A teoria mais consensual na família para a queda do apelido é a de que tenha havido algum estigma por parte do notário que fazia o registo. Terá o notário recomendado que não se desse o nome às crianças para não virem a ser estigmatizadas, numa época em que os ventos do anti-semitismo já tinham chegado a Portugal, ou terá simplesmente proibido o uso de um nome “estrangeiro” numa pequena vila do interior? Esse é um mistério que Isaac diz permanecer na família, embora não seja tema recorrente. O orgulho no nome Isaac, muito popular entre os judeus e que significa filho da alegria, é tanto que um dos netos de José Maria o exibe como nome próprio. “Também utilizo o nome Isaac muitas vezes como se fosse nome próprio, isto revela que não tenho qualquer problema com a minha origem”. “Há também quem diga que tenho o nariz grande e que isso é herança judia, acho graça”, remata José Maria.
A origem da família
É provável que a origem da família de Isaac se integre na comunidade judaica da zona da Covilhã, que foi desde o século XII e até início do século XX uma das maiores e mais importantes do país. Dedicava-se fundamentalmente ao comércio e ao artesanato, mas também às actividades agrícolas, tendo sido grande impulsionadora da indústria dos lanifícios. Grande parte dos judeus que hoje vivem em Portugal são descendentes dos que chegaram ao país nos princípios do século XIX, altura em que se deu um enfraquecimento da Inquisição e a consequente abolição em 1821.

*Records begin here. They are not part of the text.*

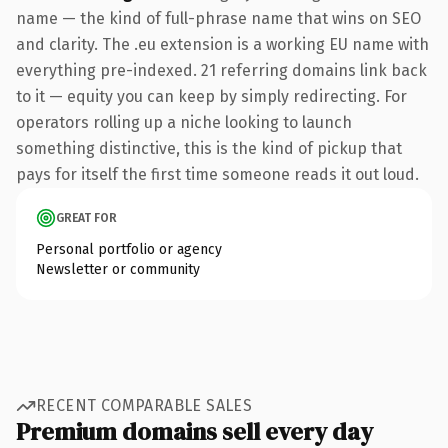
name — the kind of full-phrase name that wins on SEO
and clarity. The .eu extension is a working EU name with
everything pre-indexed. 21 referring domains link back
to it — equity you can keep by simply redirecting. For
operators rolling up a niche looking to launch
something distinctive, this is the kind of pickup that
pays for itself the first time someone reads it out loud.
GREAT FOR
Personal portfolio or agency
Newsletter or community
RECENT COMPARABLE SALES
Premium domains sell every day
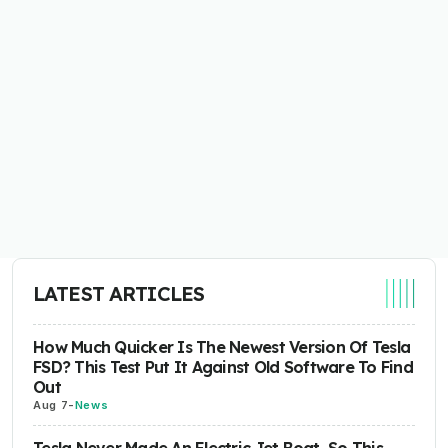
LATEST ARTICLES
How Much Quicker Is The Newest Version Of Tesla
FSD? This Test Put It Against Old Software To Find
Out
Aug 7
-
News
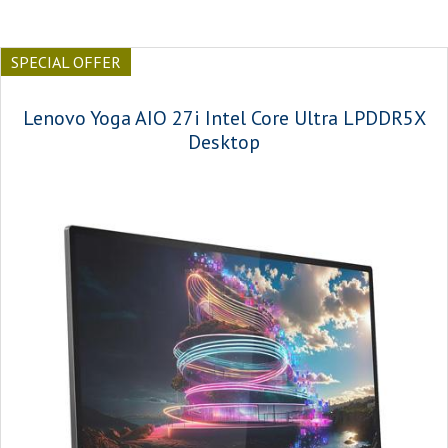
SPECIAL OFFER
Lenovo Yoga AIO 27i Intel Core Ultra LPDDR5X
Desktop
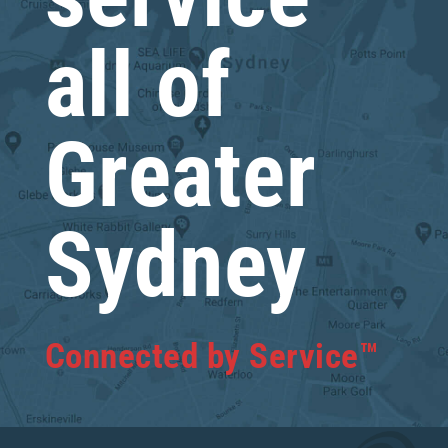
all of
Greater
Sydney
Connected by Service™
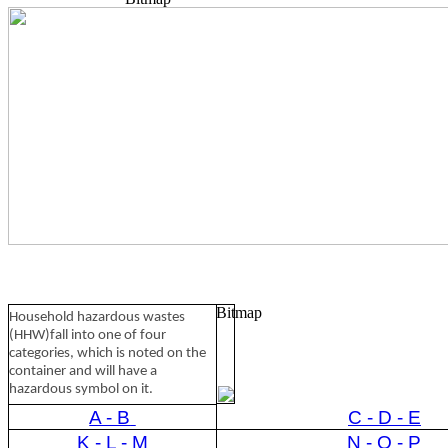
Bitmap
Household hazardous wastes
(HHW)fall into one of four
categories, which is noted on the
container and will have a
hazardous symbol on it.
A - B
C - D - E
K - L - M
N - O - P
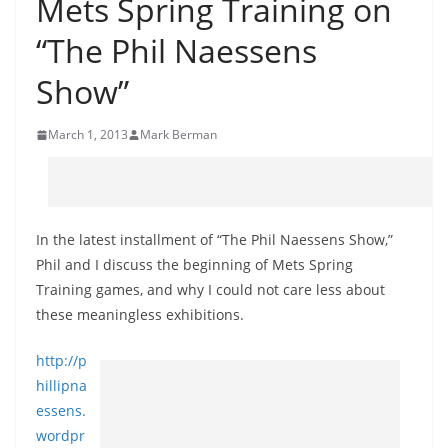
Mets Spring Training on
“The Phil Naessens
Show”
March 1, 2013
Mark Berman
In the latest installment of “The Phil Naessens Show,”
Phil and I discuss the beginning of Mets Spring
Training games, and why I could not care less about
these meaningless exhibitions.
http://p
hillipna
essens.
wordpr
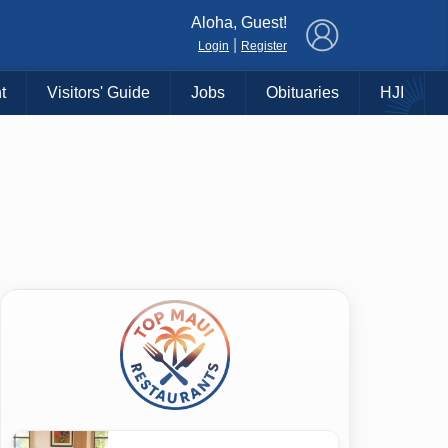
×
Aloha, Guest!
|
Login
Register
t
Visitors' Guide
Jobs
Obituaries
HJI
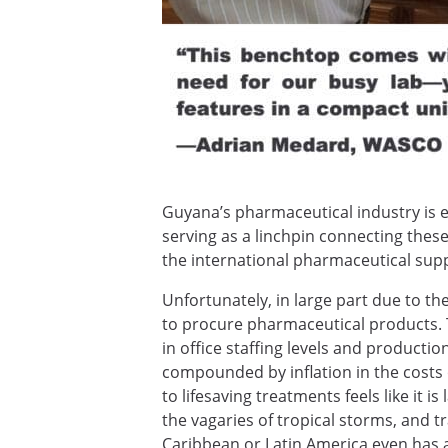
Guyana’s pharmaceutical industry is e
serving as a linchpin connecting thes
the international pharmaceutical supp
Unfortunately, in large part due to t
to procure pharmaceutical products.
in office staffing levels and product
compounded by inflation in the costs o
to lifesaving treatments feels like it 
the vagaries of tropical storms, and
Caribbean or Latin America even has a 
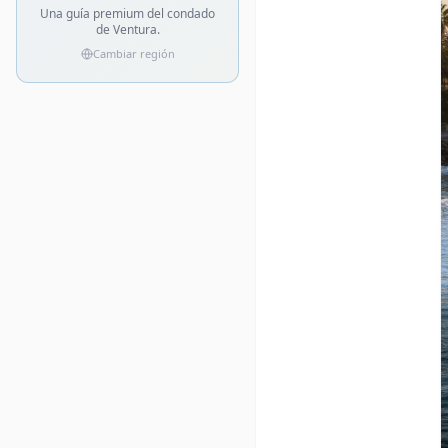
Una guía premium del condado
de Ventura.
Cambiar región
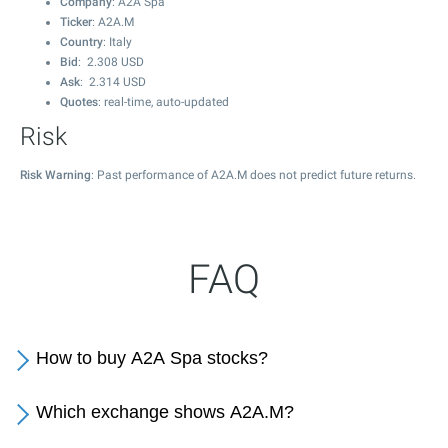
Company
: A2A Spa
Ticker
: A2A.M
Country
: Italy
Bid
:
2.308
USD
Ask
:
2.314
USD
Quotes
: real-time, auto-updated
Risk
Risk Warning
: Past performance of A2A.M does not predict future returns.
FAQ
How to buy A2A Spa stocks?
Which exchange shows A2A.M?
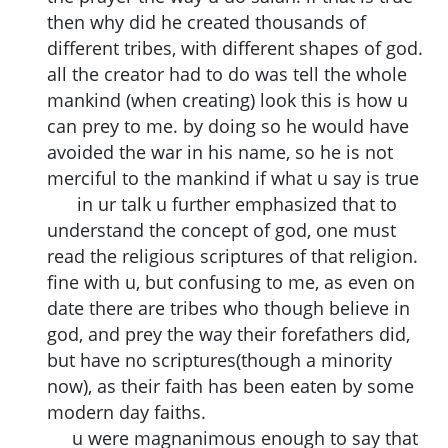
then why did he created thousands of
different tribes, with different shapes of god.
all the creator had to do was tell the whole
mankind (when creating) look this is how u
can prey to me. by doing so he would have
avoided the war in his name, so he is not
merciful to the mankind if what u say is true
in ur talk u further emphasized that to
understand the concept of god, one must
read the religious scriptures of that religion.
fine with u, but confusing to me, as even on
date there are tribes who though believe in
god, and prey the way their forefathers did,
but have no scriptures(though a minority
now), as their faith has been eaten by some
modern day faiths.
u were magnanimous enough to say that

Direitos Humanos são mote para as comemorações do Holocausto
O Dia Internacional em Memória das Vítimas do Holocausto assinala-se a 27 de Janeiro e, um mês depois da comemoração dos 70 anos da Declaração Universal dos Direitos do Homem, tem como tema escolhido pela Organização das Nações Unidas (ONU) a reflexão sobre a defesa dos Direitos Humanos de todos os que foram vítimas desse capítulo negro da história.
O genocídio levado a cabo pela Alemanha nazi teve como vítimas os opositores ao regime, deficientes físicos e mentais, homossexuais, ciganos, mas sobretudo judeus. Cerca de seis milhões foram exterminados nos diversos campos de concentração, principalmente na Polónia e na Alemanha. Foi nessa altura, década de 40 do século XX, que muitos judeus acabaram por chegar a Portugal pela mão do prestigiado diplomata português Aristides de Sousa Mendes (cônsul de Portugal em França), que salvou 30.000 vidas do Holocausto, emitindo vistos e desobedecendo às ordens impostas por Salazar.
A 27 de Janeiro de 1945 teve lugar a libertação de Auschwitz, principal campo de concentração nazi, localizado na Polónia, pelas tropas da União Soviética. O Dia Internacional em Memória das Vítimas do Holocausto foi criado por acção da Assembleia Geral das Nações Unidas a 1 de Dezembro de 2005.